What Were They Thinking?

Reducing Sunk-Cost Bias in a Life-Span Sample

Published in: Psychology and Aging, 2016

Posted on Sep 29, 2016

by JoNell Strough, Wandi Bruine de Bruin, Andrew M. Parker, Tara Karns, Philip Lemaster, Nipat Pichayayothin, Rebecca Delaney, Rachel Stoiko

We tested interventions to reduce "sunk-cost bias," the tendency to continue investing in failing plans even when those plans have soured and are no longer rewarding. We showed members of a national U.S. life-span panel a hypothetical scenario about a failing plan that was halfway complete. Participants were randomly assigned to an intervention to focus on how to improve the situation, an intervention to focus on thoughts and feelings, or a no-intervention control group. First, we found that the thoughts and feelings intervention reduced sunk-cost bias in decisions about project completion, as compared to the improvement intervention and the no-intervention control. Second, older age was associated with greater willingness to cancel the failing plan across all three groups.
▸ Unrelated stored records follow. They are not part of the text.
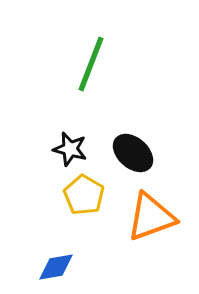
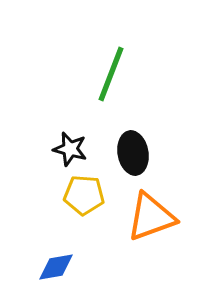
green line: moved 20 px right, 10 px down
black ellipse: rotated 39 degrees clockwise
yellow pentagon: rotated 27 degrees counterclockwise
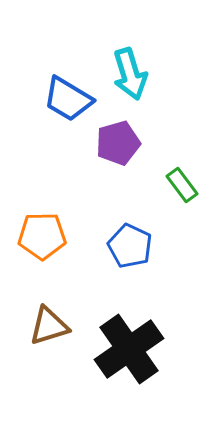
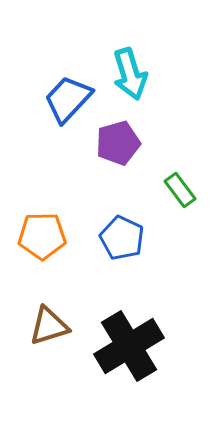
blue trapezoid: rotated 102 degrees clockwise
green rectangle: moved 2 px left, 5 px down
blue pentagon: moved 8 px left, 8 px up
black cross: moved 3 px up; rotated 4 degrees clockwise
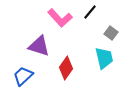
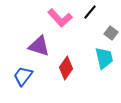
blue trapezoid: rotated 10 degrees counterclockwise
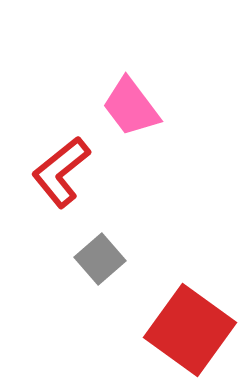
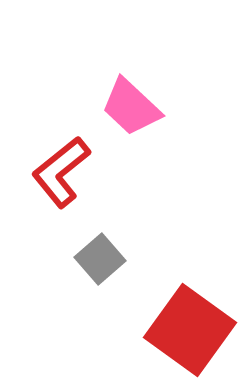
pink trapezoid: rotated 10 degrees counterclockwise
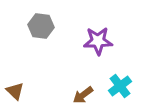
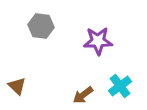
brown triangle: moved 2 px right, 5 px up
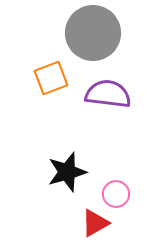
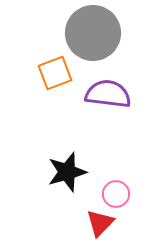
orange square: moved 4 px right, 5 px up
red triangle: moved 5 px right; rotated 16 degrees counterclockwise
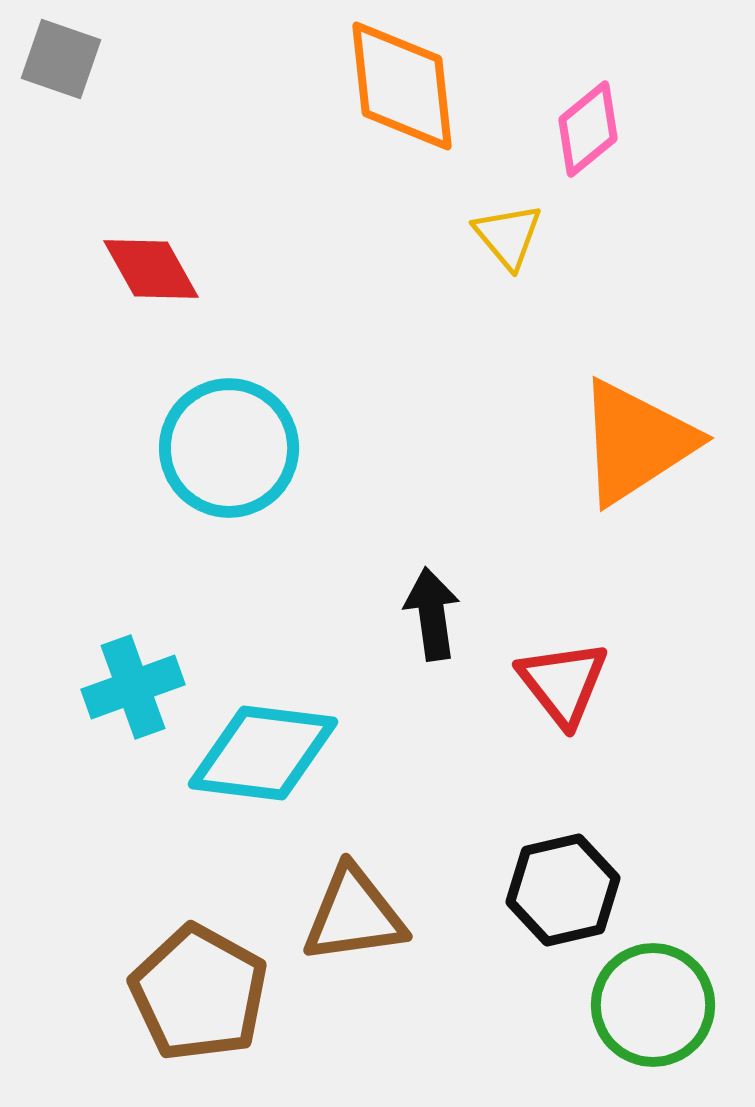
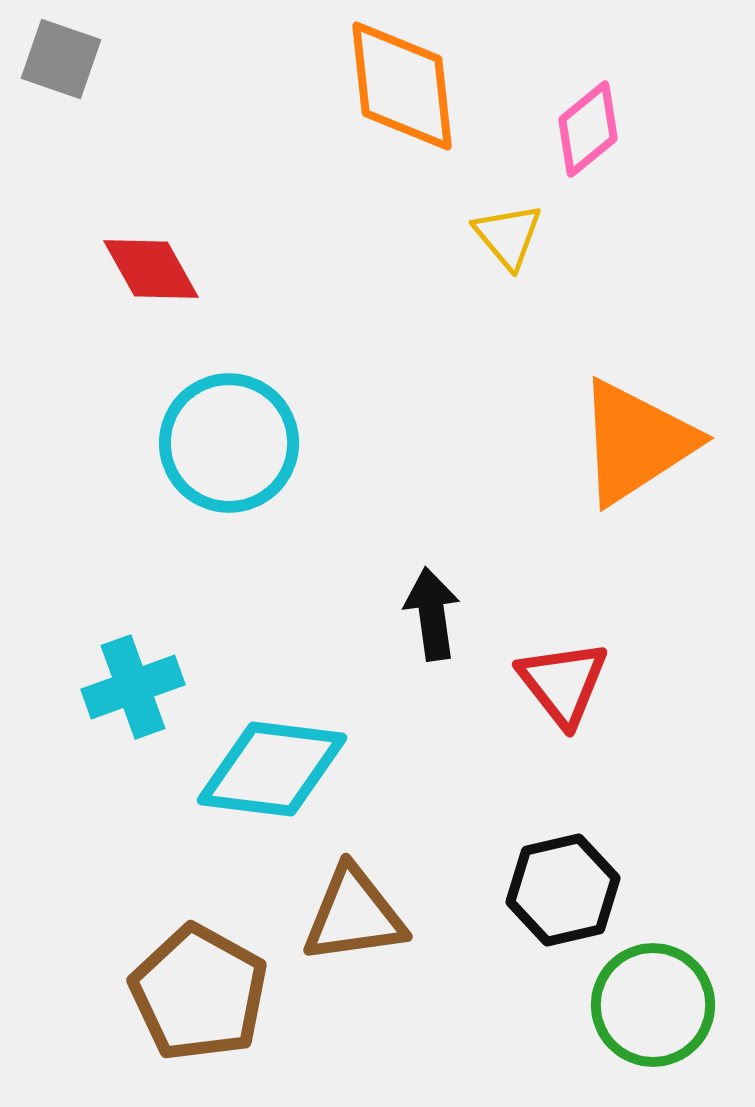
cyan circle: moved 5 px up
cyan diamond: moved 9 px right, 16 px down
Third, we found that introspection processes helped to explain the effectiveness of the interventions. Specifically, the larger reduction in sunk-cost bias as observed in the thoughts and feelings intervention (vs. the improvement intervention) was associated with suppression of future-oriented thoughts of eventual success, and with suppression of augmentations of the scenario that could make it seem reasonable to continue the plan. Fourth, we found that introspection processes were related to age differences in decisions. Older people were less likely to mention future-oriented thoughts of eventual success associated with greater willingness to continue the failing plan. We discuss factors to consider when designing interventions for reducing sunk-cost bias.